Vasily Selyunin, one of the country's best known economic commentators, is pessimistic about the outcome of the party conference. ``I think it will end in a pitiful compromise,'' he said in a telephone interview Monday. ``My feeling is that the reformers have already lost.''

The conference agenda suffers from a crucial gap, Mr. Selyunin said: ``There is no hint of an alternative program'' to that put forward by the Communist Party.

``For 40 years we have been explaining why things don't work. First there was [Joseph] Stalin, then [Leonid] Brezhnev, now there are conservatives putting the brakes on things.'' If after all this time the policies do not work, ``we should try to find another model,'' he said.

What the Soviet system needs is ``another political party with another orientation'' to compete with the Communist Party, Selyunin said.

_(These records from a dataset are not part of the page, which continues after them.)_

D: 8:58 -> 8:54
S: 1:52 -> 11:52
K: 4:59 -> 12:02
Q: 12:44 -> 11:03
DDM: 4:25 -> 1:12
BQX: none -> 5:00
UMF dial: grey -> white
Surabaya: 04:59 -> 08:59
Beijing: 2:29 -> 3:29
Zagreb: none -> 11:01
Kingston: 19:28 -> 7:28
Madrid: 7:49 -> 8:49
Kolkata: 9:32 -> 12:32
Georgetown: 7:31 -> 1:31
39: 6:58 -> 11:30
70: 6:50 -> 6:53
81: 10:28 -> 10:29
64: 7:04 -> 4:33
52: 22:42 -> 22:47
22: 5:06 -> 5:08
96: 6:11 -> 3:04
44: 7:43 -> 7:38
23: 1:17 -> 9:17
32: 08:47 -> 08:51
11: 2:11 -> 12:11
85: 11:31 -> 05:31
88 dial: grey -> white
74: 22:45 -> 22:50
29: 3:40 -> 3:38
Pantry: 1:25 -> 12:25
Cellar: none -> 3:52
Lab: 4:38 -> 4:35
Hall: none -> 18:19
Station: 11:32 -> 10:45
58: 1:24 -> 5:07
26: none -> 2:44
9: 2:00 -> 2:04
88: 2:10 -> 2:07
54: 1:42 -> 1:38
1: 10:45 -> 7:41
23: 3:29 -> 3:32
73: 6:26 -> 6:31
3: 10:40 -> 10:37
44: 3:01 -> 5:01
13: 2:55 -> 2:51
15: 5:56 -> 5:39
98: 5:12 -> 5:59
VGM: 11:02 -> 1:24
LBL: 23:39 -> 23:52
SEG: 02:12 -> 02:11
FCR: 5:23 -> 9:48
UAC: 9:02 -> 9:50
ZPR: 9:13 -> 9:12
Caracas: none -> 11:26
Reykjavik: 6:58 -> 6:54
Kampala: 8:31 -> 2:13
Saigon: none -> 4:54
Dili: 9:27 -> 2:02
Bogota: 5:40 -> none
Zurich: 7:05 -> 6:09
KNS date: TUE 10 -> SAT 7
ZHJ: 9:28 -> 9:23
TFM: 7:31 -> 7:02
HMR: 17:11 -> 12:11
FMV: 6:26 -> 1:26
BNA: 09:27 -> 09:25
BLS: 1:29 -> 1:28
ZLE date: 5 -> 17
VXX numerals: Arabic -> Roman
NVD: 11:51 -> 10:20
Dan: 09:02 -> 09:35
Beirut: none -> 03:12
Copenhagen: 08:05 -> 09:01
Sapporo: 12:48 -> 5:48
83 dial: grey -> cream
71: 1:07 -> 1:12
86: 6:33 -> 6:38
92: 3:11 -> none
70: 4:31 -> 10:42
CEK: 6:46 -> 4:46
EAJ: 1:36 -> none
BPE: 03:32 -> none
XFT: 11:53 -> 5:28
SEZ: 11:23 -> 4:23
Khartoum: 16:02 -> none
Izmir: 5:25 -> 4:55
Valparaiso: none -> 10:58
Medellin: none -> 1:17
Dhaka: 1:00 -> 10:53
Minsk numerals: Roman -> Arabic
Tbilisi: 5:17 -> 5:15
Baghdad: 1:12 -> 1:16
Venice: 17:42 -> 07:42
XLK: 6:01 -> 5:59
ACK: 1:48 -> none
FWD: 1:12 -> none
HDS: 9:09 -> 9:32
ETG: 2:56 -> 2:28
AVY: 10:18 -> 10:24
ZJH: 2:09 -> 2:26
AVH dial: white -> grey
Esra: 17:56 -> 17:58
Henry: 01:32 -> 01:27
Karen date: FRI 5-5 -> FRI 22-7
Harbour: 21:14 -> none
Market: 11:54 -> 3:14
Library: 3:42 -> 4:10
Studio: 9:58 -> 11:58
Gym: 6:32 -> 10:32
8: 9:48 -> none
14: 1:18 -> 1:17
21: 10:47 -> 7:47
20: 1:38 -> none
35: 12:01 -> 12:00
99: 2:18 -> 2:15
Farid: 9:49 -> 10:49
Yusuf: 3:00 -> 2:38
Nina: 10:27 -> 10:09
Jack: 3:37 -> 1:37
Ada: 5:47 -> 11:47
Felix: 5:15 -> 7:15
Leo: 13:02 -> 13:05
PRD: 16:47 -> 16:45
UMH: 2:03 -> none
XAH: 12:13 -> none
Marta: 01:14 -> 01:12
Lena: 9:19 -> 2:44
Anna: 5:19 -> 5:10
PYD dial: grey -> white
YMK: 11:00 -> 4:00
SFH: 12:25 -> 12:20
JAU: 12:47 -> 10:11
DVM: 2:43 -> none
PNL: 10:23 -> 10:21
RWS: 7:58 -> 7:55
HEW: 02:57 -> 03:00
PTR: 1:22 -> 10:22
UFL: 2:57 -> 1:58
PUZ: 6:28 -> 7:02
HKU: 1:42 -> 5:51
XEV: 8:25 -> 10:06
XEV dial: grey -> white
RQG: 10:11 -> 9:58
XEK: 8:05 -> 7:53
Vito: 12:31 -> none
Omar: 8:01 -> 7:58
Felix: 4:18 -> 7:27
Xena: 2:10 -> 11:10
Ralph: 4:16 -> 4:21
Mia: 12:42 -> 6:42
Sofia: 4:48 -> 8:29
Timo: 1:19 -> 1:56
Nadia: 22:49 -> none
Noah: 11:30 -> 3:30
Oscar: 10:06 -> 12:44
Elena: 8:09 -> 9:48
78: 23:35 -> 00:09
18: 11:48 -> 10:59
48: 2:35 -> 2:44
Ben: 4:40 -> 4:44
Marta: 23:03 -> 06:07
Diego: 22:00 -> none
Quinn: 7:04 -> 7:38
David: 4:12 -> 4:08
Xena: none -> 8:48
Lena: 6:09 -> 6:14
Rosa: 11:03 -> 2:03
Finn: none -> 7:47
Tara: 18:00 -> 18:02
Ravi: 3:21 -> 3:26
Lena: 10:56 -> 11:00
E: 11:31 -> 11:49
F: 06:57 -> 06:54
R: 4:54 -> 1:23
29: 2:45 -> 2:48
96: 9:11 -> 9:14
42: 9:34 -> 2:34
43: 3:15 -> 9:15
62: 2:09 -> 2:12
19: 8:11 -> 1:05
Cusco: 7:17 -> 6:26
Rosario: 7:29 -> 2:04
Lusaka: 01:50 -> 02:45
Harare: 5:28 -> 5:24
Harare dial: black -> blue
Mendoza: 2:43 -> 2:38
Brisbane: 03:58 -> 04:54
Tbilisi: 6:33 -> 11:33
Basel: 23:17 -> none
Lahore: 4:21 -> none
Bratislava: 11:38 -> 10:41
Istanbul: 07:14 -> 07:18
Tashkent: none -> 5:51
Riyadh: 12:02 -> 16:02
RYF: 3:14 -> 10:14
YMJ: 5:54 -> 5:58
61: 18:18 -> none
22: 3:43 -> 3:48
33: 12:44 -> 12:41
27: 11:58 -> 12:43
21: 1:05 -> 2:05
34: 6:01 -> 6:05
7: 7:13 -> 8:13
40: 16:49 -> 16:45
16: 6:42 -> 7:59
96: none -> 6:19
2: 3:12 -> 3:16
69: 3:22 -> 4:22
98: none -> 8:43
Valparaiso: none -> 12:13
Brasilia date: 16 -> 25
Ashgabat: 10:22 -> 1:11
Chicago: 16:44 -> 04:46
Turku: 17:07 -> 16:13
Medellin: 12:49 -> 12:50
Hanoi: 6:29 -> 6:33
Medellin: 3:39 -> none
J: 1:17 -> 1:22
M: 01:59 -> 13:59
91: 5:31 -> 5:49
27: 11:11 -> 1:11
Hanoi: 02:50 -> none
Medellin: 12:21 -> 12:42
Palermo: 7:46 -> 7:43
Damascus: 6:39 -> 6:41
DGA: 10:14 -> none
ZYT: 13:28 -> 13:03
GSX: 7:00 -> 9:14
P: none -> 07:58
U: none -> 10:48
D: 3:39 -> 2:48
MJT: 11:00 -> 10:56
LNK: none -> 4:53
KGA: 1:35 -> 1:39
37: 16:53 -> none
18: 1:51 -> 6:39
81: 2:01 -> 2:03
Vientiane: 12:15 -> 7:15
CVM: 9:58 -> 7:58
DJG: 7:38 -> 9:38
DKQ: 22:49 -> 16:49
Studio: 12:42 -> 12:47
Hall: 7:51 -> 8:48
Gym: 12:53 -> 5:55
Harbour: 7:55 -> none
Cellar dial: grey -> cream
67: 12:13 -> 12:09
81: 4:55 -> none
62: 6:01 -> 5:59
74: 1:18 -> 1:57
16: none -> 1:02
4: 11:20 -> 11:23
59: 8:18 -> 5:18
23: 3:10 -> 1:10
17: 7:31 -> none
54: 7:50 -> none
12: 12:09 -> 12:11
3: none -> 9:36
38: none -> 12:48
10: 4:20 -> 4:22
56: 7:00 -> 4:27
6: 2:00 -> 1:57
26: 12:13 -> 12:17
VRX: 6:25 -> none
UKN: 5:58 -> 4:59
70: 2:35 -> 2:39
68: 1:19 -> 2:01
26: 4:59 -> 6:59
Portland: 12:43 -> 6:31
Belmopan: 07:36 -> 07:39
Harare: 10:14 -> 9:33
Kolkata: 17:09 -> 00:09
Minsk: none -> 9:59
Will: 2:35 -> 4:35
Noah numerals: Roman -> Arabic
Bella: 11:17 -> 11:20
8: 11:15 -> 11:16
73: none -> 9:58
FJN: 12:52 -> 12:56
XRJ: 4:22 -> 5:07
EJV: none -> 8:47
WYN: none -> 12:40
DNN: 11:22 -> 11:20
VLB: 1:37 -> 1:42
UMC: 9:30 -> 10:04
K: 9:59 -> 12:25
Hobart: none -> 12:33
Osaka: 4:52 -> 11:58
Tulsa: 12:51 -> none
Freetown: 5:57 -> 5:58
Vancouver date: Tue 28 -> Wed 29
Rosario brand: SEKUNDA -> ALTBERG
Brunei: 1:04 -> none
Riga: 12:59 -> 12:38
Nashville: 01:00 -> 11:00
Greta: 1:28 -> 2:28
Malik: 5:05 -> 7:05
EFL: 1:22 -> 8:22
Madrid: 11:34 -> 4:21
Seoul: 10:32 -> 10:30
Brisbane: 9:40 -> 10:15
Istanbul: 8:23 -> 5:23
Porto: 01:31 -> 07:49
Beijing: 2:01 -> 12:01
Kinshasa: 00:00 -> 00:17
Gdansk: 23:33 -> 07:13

A second party is the only way of guaranteeing the real freedom of discussion so necessary for reforms.

In theory the present system stresses the need for political unity, Selyunin noted. But the Communist Party is clearly divided at the moment.

``On one side you have reformers, led by [Soviet leader Mikhail] Gorbachev. On the other you have conservatives, led by [Yegor] Ligachev,'' he said.

Selyunin suggested that a new party might form around the newly emerging cooperative and private sector of the economy. (At least one successful entrepreneur has spoken of forming a socialist party). ``By its very name the Communist Party cannot represent the interests of the cooperatives and the private sector,'' he noted. Political competition, he added, would also help check the large-scale corruption that proliferated here under Brezhnev.

The theses, or guidelines, to the Communist Party conference contain interesting ideas, he said, but most are hedged around with qualifiers. ``The idea of two terms [for party leaders] for example is a good one.'' But the idea is then weakened by reference to the possibility under certain conditions of a third term.

Selyunin's views on politics and economics regularly cause a stir among the Soviet intelligentsia.

His most recent essay, published in the May issue of the journal Novy Mir was a passionate argument against economic and political centralism in Russian and Soviet history, from the 16th century to the present. The essay has been described by some Soviet specialists as one of the most important contributions so far to the reform debate.